Induced subgraphs and tree decompositions VI. Graphs with 2-cutsets

TL;DR

This paper investigates how certain graph decompositions involving cutsets can ensure bounded treewidth in hereditary graph classes, extending understanding of graph structure and complexity.

Contribution

It demonstrates that graphs decomposable by clique cutsets, 2-cutsets, and 1-joins into bounded treewidth classes also have bounded treewidth, especially for ($ISK_4$, wheel)-free graphs and graphs with no cycle with a unique chord.

Findings

Graphs with bounded treewidth are $t$-clean for some $t$.

Decompositions by specific cutsets preserve bounded treewidth.

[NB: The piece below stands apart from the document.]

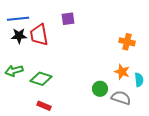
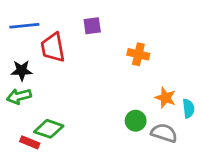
black star: (19, 36) -> (22, 71), moved
orange cross: (127, 42) -> (138, 54), moved
green diamond: (41, 79) -> (49, 129), moved
red rectangle: (44, 106) -> (30, 142), moved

Bounded treewidth results apply to ($ISK_4$, wheel)-free graphs and graphs with no cycle with a unique chord.

Abstract

This paper continues a series of papers investigating the following question: which hereditary graph classes have bounded treewidth? We call a graph $t$-clean if it does not contain as an induced subgraph the complete graph $K_t$, the complete bipartite graph $K_{t, t}$, subdivisions of a $(t \times t)$-wall, and line graphs of subdivisions of a $(t \times t)$-wall. It is known that graphs with bounded treewidth must be $t$-clean for some $t$; however, it is not true that every $t$-clean graph has bounded treewidth. In this paper, we show that three types of cutsets, namely clique cutsets, 2-cutsets, and 1-joins, interact well with treewidth and with each other, so graphs that are decomposable by these cutsets into basic classes of bounded treewidth have bounded treewidth. We apply this result to two hereditary graph classes, the class of ($ISK_4$, wheel)-free graphs and the class of graphs with no cycle with a unique chord. These classes were previously studied and decomposition theorems were obtained for both classes. Our main results are that $t$-clean ($ISK_4$, wheel)-free graphs have bounded treewidth and that $t$-clean graphs with no cycle with a unique chord have bounded treewidth.